Deutsche Bank’s slow-and-steady approach to its investment banking turnaround could eventually trump that of more advanced peer Barclays. Both European universal banks on Oct. 29 reported third-quarter figures and detail on their structural revamps. While Barclays looks to be ahead on both fronts, the German lender’s superior positioning could make it a long-term winner.
Co-Chief Executive John Cryan’s tortoise-like approach to strategy, the final details of which were released on Oct. 29, received an initial thumbs down from Deutsche investors. There’s little to cheer: no dividends for two years, barely bigger cost cuts despite a net 26,000 reduction in headcount, and the retention of an unambitious 10 percent return on tangible equity target, albeit brought forward two years to 2018. Deutsche shares fell as much as 6.9 percent in morning trading.

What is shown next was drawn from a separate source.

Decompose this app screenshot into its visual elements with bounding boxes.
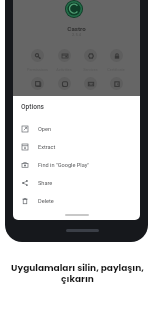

Despite a 1 billion pound charge related to domestic and U.S. ring-fencing rules, Barclays’ shares fell slightly less. Revenue at its investment bank for the three months to September rose 9 percent from a year earlier. Unlike at Deutsche, which did well in the structurally challenged fixed-income business, Barclays did best in the capital-light business of advising companies on mergers and capital raisings, where all investment banks want to grow. Fees at the UK bank from this work rose 20 percent year-on-year – more than at any Wall Street or European investment bank that has reported.
Yet overall, Deutsche’s investment bank has more going for it. The German lender made 28 percent more third-quarter revenue than Barclays with just 20 percent more in risk-weighted assets. That means that when Cryan cuts investment banking RWAs by 28 billion euros to 172 billion euros - to Barclays’ level - Deutsche should still generate more revenue. It has top-three positions in trading rates, credit and currencies, and in emerging markets, according to Coalition, while Barclays has none. And the research house says Deutsche made more revenue last year in the Americas – a region that includes the world’s biggest fee pool - despite Barclays’ acquisition of Lehman Brothers.
Europe’s big investment banks face a race peppered with obstacles. Deutsche needs to cut trading assets, avoid as much litigation as possible and navigate U.S. structural separation requirements. But Barclays has only made more definitive progress on the first of these. As in Aesop’s fable, the tortoise could eventually win out.